What the task requires: What the response needs is every record, repeated verbatim, and no images.
**** Given records
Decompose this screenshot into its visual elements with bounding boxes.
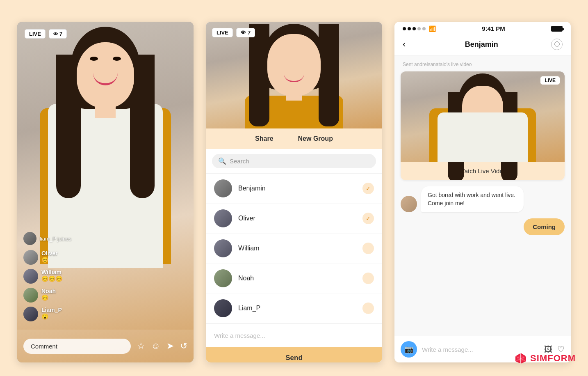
screen1-live: LIVE 👁 7 liam_P joines Oliver 😊 xyxy=(17,22,194,362)
incoming-message-row: Got bored with work and went live. Come … xyxy=(401,186,565,212)
back-button[interactable]: ‹ xyxy=(403,39,406,50)
signal-dot-1 xyxy=(403,27,406,30)
sender-avatar xyxy=(401,196,417,212)
comment-noah: Noah 😊 xyxy=(23,288,71,303)
person-eye-left xyxy=(90,57,98,61)
cp-neck xyxy=(475,103,490,113)
noah2-avatar xyxy=(214,269,232,287)
battery-icon xyxy=(551,26,563,32)
info-button[interactable]: ⓘ xyxy=(551,39,563,50)
william-name: William xyxy=(41,269,62,275)
signal-dot-4 xyxy=(417,27,421,30)
star-icon[interactable]: ☆ xyxy=(137,341,145,351)
card-person xyxy=(401,71,565,162)
live-video-card[interactable]: LIVE Watch Live Video xyxy=(401,71,565,180)
eye-icon2: 👁 xyxy=(241,30,246,36)
william2-avatar xyxy=(214,239,232,257)
oliver-check[interactable]: ✓ xyxy=(362,213,374,224)
chat-nav: ‹ Benjamin ⓘ xyxy=(394,34,571,55)
live-card-badge: LIVE xyxy=(540,76,560,85)
join-avatar xyxy=(23,232,36,245)
chat-title: Benjamin xyxy=(412,40,551,49)
send-button[interactable]: Send xyxy=(206,347,382,362)
message-bar: Write a message... xyxy=(206,323,382,347)
contact-noah2[interactable]: Noah xyxy=(206,264,382,293)
screen2-viewers: 👁 7 xyxy=(236,28,255,37)
liamp-emoji: 😮 xyxy=(41,313,62,320)
oliver2-name: Oliver xyxy=(238,215,362,222)
person-neck xyxy=(95,102,116,118)
viewers-count: 7 xyxy=(59,31,62,37)
new-group-label[interactable]: New Group xyxy=(298,135,333,142)
simform-diamond-icon xyxy=(515,352,527,365)
comment-oliver: Oliver 😊 xyxy=(23,250,71,265)
cp-body xyxy=(438,112,528,162)
live-bottom-bar: Comment ☆ ☺ ➤ ↺ xyxy=(17,330,194,362)
message-bubble: Got bored with work and went live. Come … xyxy=(421,186,524,212)
comments-overlay: liam_P joines Oliver 😊 William 😊😊😊 xyxy=(23,232,71,326)
william-check[interactable] xyxy=(362,243,374,254)
comment-william: William 😊😊😊 xyxy=(23,269,71,284)
search-placeholder: Search xyxy=(230,158,249,165)
chat-body: Sent andreisanatalo's live video xyxy=(394,55,571,336)
liamp-name: Liam_P xyxy=(41,307,62,313)
contact-list: Benjamin ✓ Oliver ✓ William Noah xyxy=(206,174,382,323)
comment-liamp: Liam_P 😮 xyxy=(23,307,71,321)
share-search-area: 🔍 Search xyxy=(206,149,382,174)
contact-benjamin[interactable]: Benjamin ✓ xyxy=(206,174,382,204)
refresh-icon[interactable]: ↺ xyxy=(180,341,187,351)
noah2-name: Noah xyxy=(238,275,362,282)
eye-icon: 👁 xyxy=(53,32,58,37)
emoji-icon[interactable]: ☺ xyxy=(151,341,160,351)
liamp2-name: Liam_P xyxy=(238,305,362,312)
william-avatar xyxy=(23,269,38,284)
join-message: liam_P joines xyxy=(23,232,71,245)
oliver-emoji: 😊 xyxy=(41,257,58,263)
comment-input[interactable]: Comment xyxy=(23,339,131,354)
coming-reply[interactable]: Coming xyxy=(524,218,565,235)
sent-label: Sent andreisanatalo's live video xyxy=(401,62,565,67)
screen3-chat: 📶 9:41 PM ‹ Benjamin ⓘ Sent andreisanata… xyxy=(394,22,571,362)
contact-liamp2[interactable]: Liam_P xyxy=(206,293,382,323)
live-tag: LIVE xyxy=(25,29,46,39)
live-badge-area: LIVE 👁 7 xyxy=(25,29,67,39)
live-card-image: LIVE xyxy=(401,71,565,162)
screen2-live-tag: LIVE xyxy=(212,28,233,37)
benjamin-avatar xyxy=(214,179,232,197)
signal-area: 📶 xyxy=(403,25,436,32)
camera-icon: 📷 xyxy=(404,345,413,354)
screen2-top-video: LIVE 👁 7 xyxy=(206,22,382,128)
screen2-viewers-count: 7 xyxy=(248,30,251,36)
oliver-avatar xyxy=(23,250,38,265)
contact-oliver[interactable]: Oliver ✓ xyxy=(206,204,382,234)
benjamin-check[interactable]: ✓ xyxy=(362,183,374,194)
camera-button[interactable]: 📷 xyxy=(401,341,417,358)
person-eye-right xyxy=(113,57,121,61)
watch-live-button[interactable]: Watch Live Video xyxy=(401,162,565,180)
simform-logo: SIMFORM xyxy=(515,352,576,365)
oliver2-avatar xyxy=(214,209,232,227)
contact-william2[interactable]: William xyxy=(206,234,382,264)
chat-input[interactable]: Write a message... xyxy=(422,346,539,353)
simform-text: SIMFORM xyxy=(530,353,576,364)
oliver-name: Oliver xyxy=(41,250,58,257)
william2-name: William xyxy=(238,245,362,252)
search-box: 🔍 Search xyxy=(212,154,376,168)
noah-avatar xyxy=(23,288,38,303)
signal-dot-2 xyxy=(408,27,411,30)
send-icon[interactable]: ➤ xyxy=(166,341,174,351)
signal-dot-3 xyxy=(413,27,416,30)
status-bar: 📶 9:41 PM xyxy=(394,22,571,34)
noah-check[interactable] xyxy=(362,273,374,284)
signal-dot-5 xyxy=(422,27,426,30)
screen2-body: Share New Group 🔍 Search Benjamin ✓ xyxy=(206,128,382,362)
liamp-check[interactable] xyxy=(362,303,374,314)
share-label[interactable]: Share xyxy=(255,135,273,142)
status-time: 9:41 PM xyxy=(482,25,505,32)
message-input[interactable]: Write a message... xyxy=(212,328,376,343)
benjamin-name: Benjamin xyxy=(238,185,362,192)
search-icon: 🔍 xyxy=(218,157,226,165)
screen2-live-badge: LIVE 👁 7 xyxy=(212,28,255,37)
liamp-avatar xyxy=(23,307,38,321)
noah-emoji: 😊 xyxy=(41,294,56,301)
********
Your solution:
Decompose this screenshot into its visual elements with bounding boxes.
screen1-live: LIVE 👁 7 liam_P joines Oliver 😊 xyxy=(17,22,194,362)
incoming-message-row: Got bored with work and went live. Come … xyxy=(401,186,565,212)
back-button[interactable]: ‹ xyxy=(403,39,406,50)
signal-dot-1 xyxy=(403,27,406,30)
sender-avatar xyxy=(401,196,417,212)
comment-noah: Noah 😊 xyxy=(23,288,71,303)
person-eye-left xyxy=(90,57,98,61)
cp-neck xyxy=(475,103,490,113)
noah2-avatar xyxy=(214,269,232,287)
battery-icon xyxy=(551,26,563,32)
info-button[interactable]: ⓘ xyxy=(551,39,563,50)
william-name: William xyxy=(41,269,62,275)
signal-dot-4 xyxy=(417,27,421,30)
star-icon[interactable]: ☆ xyxy=(137,341,145,351)
card-person xyxy=(401,71,565,162)
live-video-card[interactable]: LIVE Watch Live Video xyxy=(401,71,565,180)
eye-icon2: 👁 xyxy=(241,30,246,36)
william2-avatar xyxy=(214,239,232,257)
oliver-check[interactable]: ✓ xyxy=(362,213,374,224)
chat-nav: ‹ Benjamin ⓘ xyxy=(394,34,571,55)
live-card-badge: LIVE xyxy=(540,76,560,85)
join-avatar xyxy=(23,232,36,245)
chat-title: Benjamin xyxy=(412,40,551,49)
send-button[interactable]: Send xyxy=(206,347,382,362)
message-bar: Write a message... xyxy=(206,323,382,347)
contact-noah2[interactable]: Noah xyxy=(206,264,382,293)
screen2-viewers: 👁 7 xyxy=(236,28,255,37)
liamp-emoji: 😮 xyxy=(41,313,62,320)
oliver2-name: Oliver xyxy=(238,215,362,222)
person-neck xyxy=(95,102,116,118)
viewers-count: 7 xyxy=(59,31,62,37)
new-group-label[interactable]: New Group xyxy=(298,135,333,142)
simform-diamond-icon xyxy=(515,352,527,365)
comment-oliver: Oliver 😊 xyxy=(23,250,71,265)
cp-body xyxy=(438,112,528,162)
live-bottom-bar: Comment ☆ ☺ ➤ ↺ xyxy=(17,330,194,362)
message-bubble: Got bored with work and went live. Come … xyxy=(421,186,524,212)
comments-overlay: liam_P joines Oliver 😊 William 😊😊😊 xyxy=(23,232,71,326)
william-check[interactable] xyxy=(362,243,374,254)
comment-william: William 😊😊😊 xyxy=(23,269,71,284)
search-placeholder: Search xyxy=(230,158,249,165)
chat-body: Sent andreisanatalo's live video xyxy=(394,55,571,336)
liamp-name: Liam_P xyxy=(41,307,62,313)
contact-list: Benjamin ✓ Oliver ✓ William Noah xyxy=(206,174,382,323)
comment-liamp: Liam_P 😮 xyxy=(23,307,71,321)
share-search-area: 🔍 Search xyxy=(206,149,382,174)
contact-benjamin[interactable]: Benjamin ✓ xyxy=(206,174,382,204)
refresh-icon[interactable]: ↺ xyxy=(180,341,187,351)
noah2-name: Noah xyxy=(238,275,362,282)
eye-icon: 👁 xyxy=(53,32,58,37)
emoji-icon[interactable]: ☺ xyxy=(151,341,160,351)
liamp2-name: Liam_P xyxy=(238,305,362,312)
william-avatar xyxy=(23,269,38,284)
join-message: liam_P joines xyxy=(23,232,71,245)
oliver-emoji: 😊 xyxy=(41,257,58,263)
comment-input[interactable]: Comment xyxy=(23,339,131,354)
coming-reply[interactable]: Coming xyxy=(524,218,565,235)
sent-label: Sent andreisanatalo's live video xyxy=(401,62,565,67)
screen3-chat: 📶 9:41 PM ‹ Benjamin ⓘ Sent andreisanata… xyxy=(394,22,571,362)
contact-liamp2[interactable]: Liam_P xyxy=(206,293,382,323)
live-tag: LIVE xyxy=(25,29,46,39)
live-badge-area: LIVE 👁 7 xyxy=(25,29,67,39)
live-card-image: LIVE xyxy=(401,71,565,162)
screen2-live-tag: LIVE xyxy=(212,28,233,37)
benjamin-avatar xyxy=(214,179,232,197)
signal-area: 📶 xyxy=(403,25,436,32)
camera-icon: 📷 xyxy=(404,345,413,354)
screen2-top-video: LIVE 👁 7 xyxy=(206,22,382,128)
screen2-viewers-count: 7 xyxy=(248,30,251,36)
oliver-avatar xyxy=(23,250,38,265)
contact-oliver[interactable]: Oliver ✓ xyxy=(206,204,382,234)
benjamin-check[interactable]: ✓ xyxy=(362,183,374,194)
camera-button[interactable]: 📷 xyxy=(401,341,417,358)
person-eye-right xyxy=(113,57,121,61)
watch-live-button[interactable]: Watch Live Video xyxy=(401,162,565,180)
simform-logo: SIMFORM xyxy=(515,352,576,365)
oliver2-avatar xyxy=(214,209,232,227)
contact-william2[interactable]: William xyxy=(206,234,382,264)
chat-input[interactable]: Write a message... xyxy=(422,346,539,353)
simform-text: SIMFORM xyxy=(530,353,576,364)
oliver-name: Oliver xyxy=(41,250,58,257)
william2-name: William xyxy=(238,245,362,252)
search-box: 🔍 Search xyxy=(212,154,376,168)
noah-avatar xyxy=(23,288,38,303)
signal-dot-2 xyxy=(408,27,411,30)
send-icon[interactable]: ➤ xyxy=(166,341,174,351)
signal-dot-3 xyxy=(413,27,416,30)
status-bar: 📶 9:41 PM xyxy=(394,22,571,34)
noah-check[interactable] xyxy=(362,273,374,284)
signal-dot-5 xyxy=(422,27,426,30)
screen2-body: Share New Group 🔍 Search Benjamin ✓ xyxy=(206,128,382,362)
liamp-check[interactable] xyxy=(362,303,374,314)
share-label[interactable]: Share xyxy=(255,135,273,142)
status-time: 9:41 PM xyxy=(482,25,505,32)
message-input[interactable]: Write a message... xyxy=(212,328,376,343)
benjamin-name: Benjamin xyxy=(238,185,362,192)
search-icon: 🔍 xyxy=(218,157,226,165)
screen2-live-badge: LIVE 👁 7 xyxy=(212,28,255,37)
liamp-avatar xyxy=(23,307,38,321)
noah-emoji: 😊 xyxy=(41,294,56,301)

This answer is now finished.